National Environmental Policy Act
HHS has determined that this final rule does not have a significant
impact on the environment.
Paperwork Reduction Act
The Paperwork Reduction Act of 1995 (44 U.S.C. 3507(d)) requires
the IHS to consider the impact of paperwork and other information
collection burdens it imposes on the public. The IHS has determined no
new requirement for information collection is associated with this
final rule. This action does not affect any information collections.
[[Page 34148]]
Congressional Review Act
Pursuant to Subtitle E of the Small Business Regulatory Enforcement
Fairness Act of 1996 (also known as the Congressional Review Act, 5
U.S.C 801 et seq.), OIRA has determined that this rule does not meet
the criteria set forth in 5 U.S.C. 804(2).

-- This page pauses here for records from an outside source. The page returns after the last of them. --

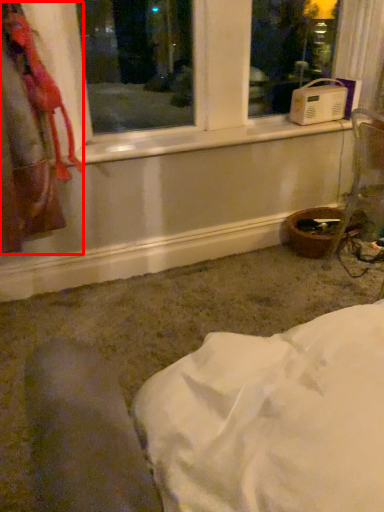 Question: From the image's perspective, where is laundry (annotated by the red box) located relative to bay window?

Choices:
 (A) above
 (B) below

Answer: (B) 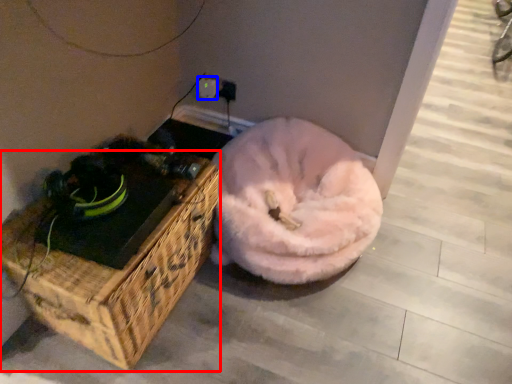 Question: Which of the following is the closest to the observer, furniture (highlighted by a red box) or electric outlet (highlighted by a blue box)?

Choices:
 (A) furniture
 (B) electric outlet

Answer: (A) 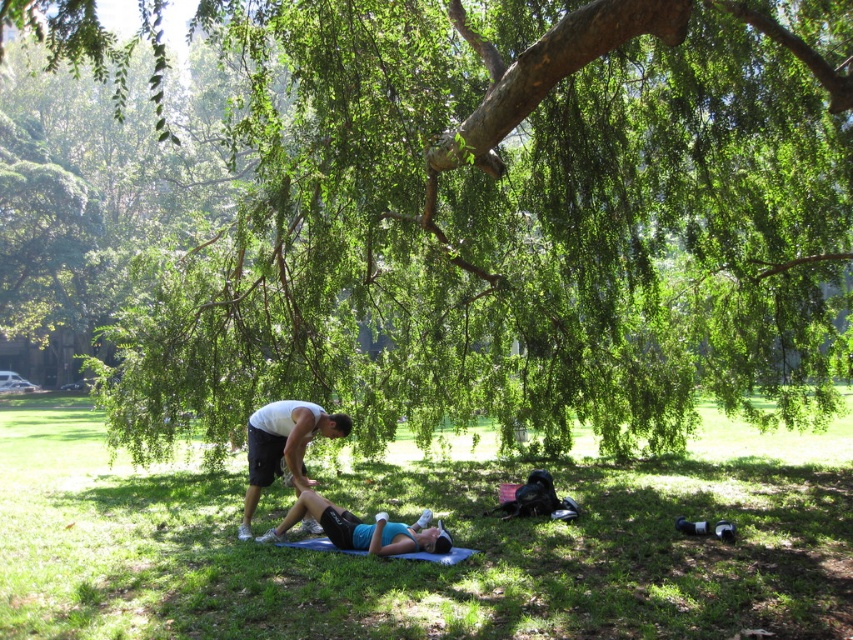 Does white matte shirt at center have a greater width compared to blue fabric mat at lower center?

Unfunded Mandates Reform Act of 1995
We have examined the impacts of this rule as required by section
202 of the Unfunded Mandates Reform Act of 1995 (UMRA; March 22, 1995;
Pub. L. 104-4). Section 202 of UMRA requires that a covered agency
prepare a budgetary impact statement before promulgating a rule that
includes any Federal mandate that may result in the expenditure by
State, local, and Tribal governments, in the aggregate, or by the
private sector, of $100 million or more in any one year (adjusted for
inflation). In 2024, that threshold is approximately $183 million (in
2023 dollars). If a covered agency must prepare a budgetary impact
statement, section 205 further requires that it select the most cost-
effective and least burdensome alternative that achieves the objectives
of the rule and is consistent with the statutory requirements. In
addition, section 203 requires a plan for informing and advising any
small governments that may be significantly or uniquely impacted by the
rule. Based on information currently available, we expect the combined
impact on State, local, or Tribal governments and the private sector
does not meet the UMRA definition of unfunded mandate.
List of Subjects in 42 CFR Part 136
Employment, Government procurement, Healthcare, Health facilities,
Indians, Penalties, Reporting and recordkeeping requirements.
For the reasons set forth in the preamble, the Department of Health
and Human Services amends 42 CFR part 136 as follows:
PART 136--INDIAN HEALTH
0
1. The authority citation for part 136 continues to read as follows:
Authority: 25 U.S.C. 13; sec. 3, 68 Stat. 674 (42 U.S.C., 2001,
2003); Sec. 1, 42 Stat. 208 (25 U.S.C. 13); 42 U.S.C. 2001, unless
otherwise noted.
Subpart F--[Removed and Reserved]
0
2. Remove and reserve subpart F, consisting of Sec. Sec. 136.51
through 136.57.
Dated: April 24, 2024.
Xavier Becerra,
Secretary, Department of Health and Human Services.